*Your assignment:* Among the records below, find the lines that contain "College" and copy each of them.

========================================================================

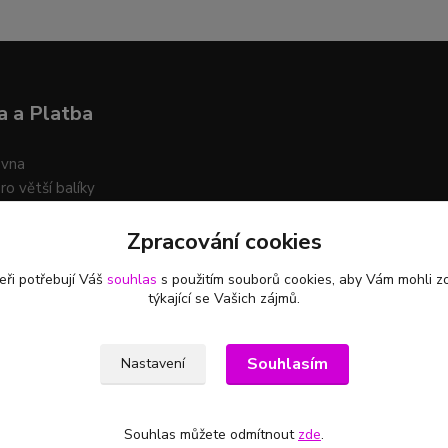
 a Platba
ovna
ro větší balíky
Zpracování cookies
t platby na účet i na dobírku
eři potřebují Váš
souhlas
s použitím souborů cookies, aby Vám mohli z
týkající se Vašich zájmů.
Souhlasím
Nastavení
Souhlas můžete odmítnout
zde
.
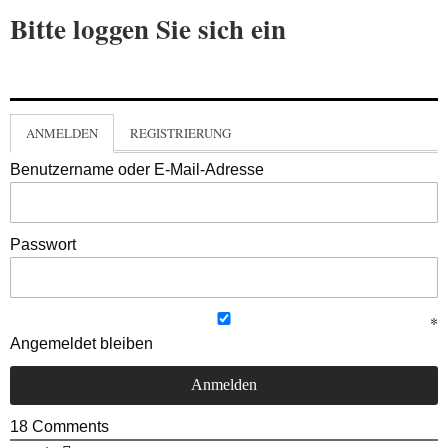
Bitte loggen Sie sich ein
ANMELDEN
REGISTRIERUNG
Benutzername oder E-Mail-Adresse
Passwort
Angemeldet bleiben
18
Comments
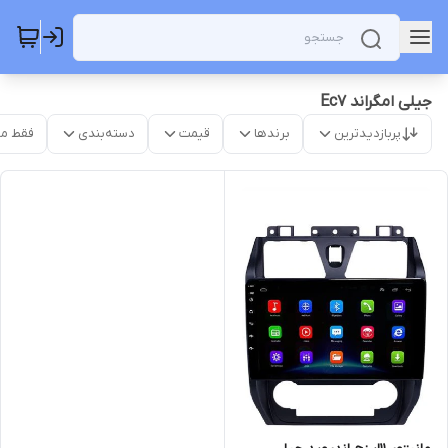
جیلی امگراند Ec7
پربازدیدترین
برندها
قیمت
دسته‌بندی
فقط م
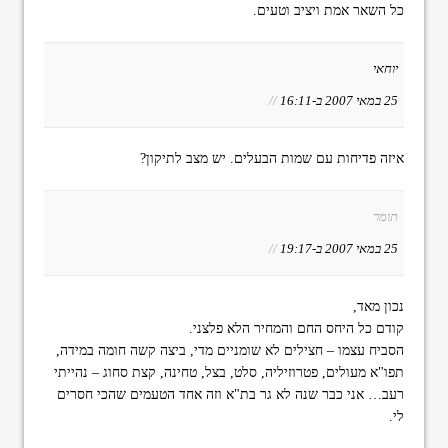
כל השאר אמת ויציב וטעים.
יוחאי
25 במאי 2007 ב-16:11
//
איזה פדיחות עם שמות הבעלים. יש מצב לתיקון?
תומר
25 במאי 2007 ב-19:17
//
נכון מאד,
קודם כל היחס החם והמחיר הלא פלצני.
הסביח עצמו – חצילים לא שומניים מדי, ביצה קשה חומה במידה,
תפו"א מעולים, פטרוזיליה, סלט, בצל, טחינה, קצת סחוג – נהייתי
רעב… אני כבר שנה לא גר בת"א וזה אחד הטעמים שהכי חסרים
לי.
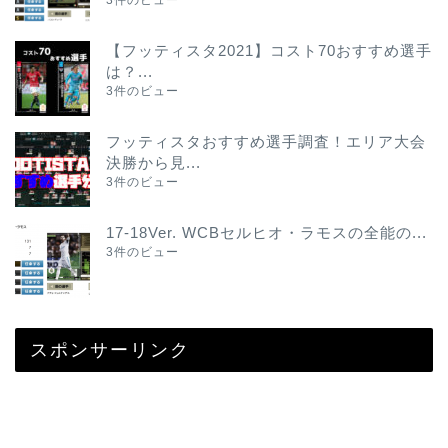
【フッティスタ2021】コスト70おすすめ選手
は？...
3件のビュー
フッティスタおすすめ選手調査！エリア大会
決勝から見...
3件のビュー
17-18Ver. WCBセルヒオ・ラモスの全能の...
3件のビュー
スポンサーリンク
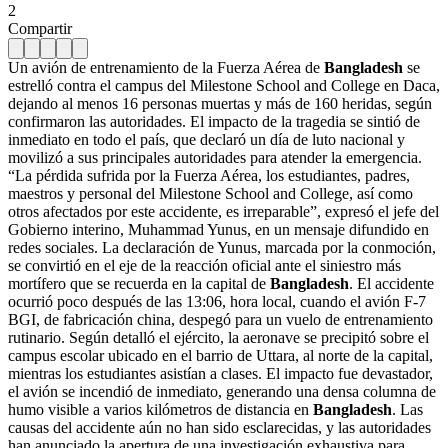
2
Compartir
Un avión de entrenamiento de la Fuerza Aérea de
Bangladesh
se
estrelló contra el campus del Milestone School and College en Daca,
dejando al menos 16 personas muertas y más de 160 heridas, según
confirmaron las autoridades. El impacto de la tragedia se sintió de
inmediato en todo el país, que declaró un día de luto nacional y
movilizó a sus principales autoridades para atender la emergencia.
“La pérdida sufrida por la Fuerza Aérea, los estudiantes, padres,
maestros y personal del Milestone School and College, así como
otros afectados por este accidente, es irreparable”, expresó el jefe del
Gobierno interino, Muhammad Yunus, en un mensaje difundido en
redes sociales. La declaración de Yunus, marcada por la conmoción,
se convirtió en el eje de la reacción oficial ante el siniestro más
mortífero que se recuerda en la capital de
Bangladesh
. El accidente
ocurrió poco después de las 13:06, hora local, cuando el avión F-7
BGI, de fabricación china, despegó para un vuelo de entrenamiento
rutinario. Según detalló el ejército, la aeronave se precipitó sobre el
campus escolar ubicado en el barrio de Uttara, al norte de la capital,
mientras los estudiantes asistían a clases. El impacto fue devastador,
el avión se incendió de inmediato, generando una densa columna de
humo visible a varios kilómetros de distancia en
Bangladesh
. Las
causas del accidente aún no han sido esclarecidas, y las autoridades
han anunciado la apertura de una investigación exhaustiva para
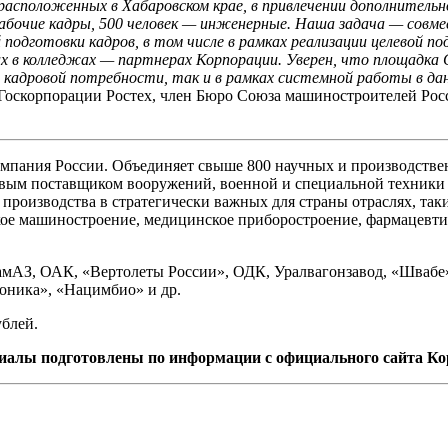
асположенных в Хабаровском крае, в привлечении дополнительн
рабочие кадры, 500 человек — инженерные. Наша задача — совме
дготовки кадров, в том числе в рамках реализации целевой по
их в колледжах — партнерах Корпорации. Уверен, что площадка
й кадровой потребности, так и в рамках системной работы в да
а Госкорпорации Ростех, член Бюро Союза машиностроителей Ро
пания России. Объединяет свыше 800 научных и производств
евым поставщиком вооружений, военной и специальной техники 
производства в стратегически важных для страны отраслях, так
ское машиностроение, медицинское приборостроение, фармацевти
КамАЗ, ОАК, «Вертолеты России», ОДК, Уралвагонзавод, «Швабе
оника», «Нацимбио» и др.
ублей.
иалы подготовлены по информации с официального сайта Ко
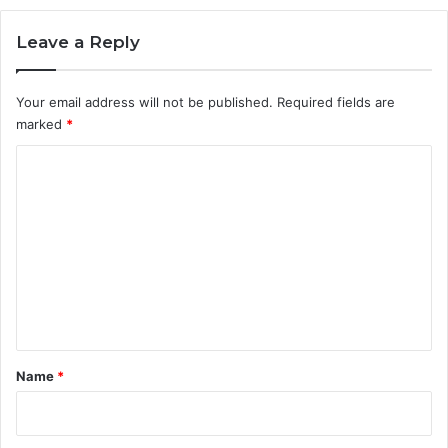
Leave a Reply
Your email address will not be published.
Required fields are
marked
*
C
o
m
m
e
n
t
*
Name
*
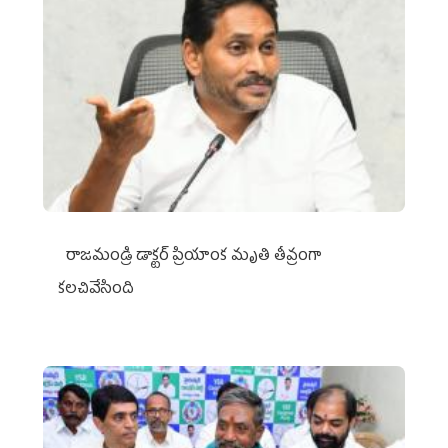
రాజమండ్రి డాక్టర్‌ ప్రియాంక మృతి తీవ్రంగా
కలచివేసింది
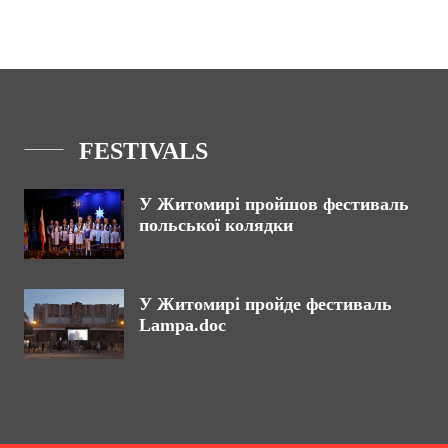
FESTIVALS
У Житомирі пройшов фестиваль
польської колядки
У Житомирі пройде фестиваль
Lampa.doc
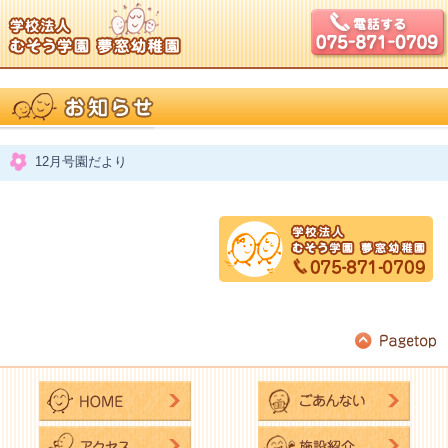
12月号園だより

========================================================================

*Task output:*
estrelló contra el campus del Milestone School and College en Daca,
maestros y personal del Milestone School and College, así como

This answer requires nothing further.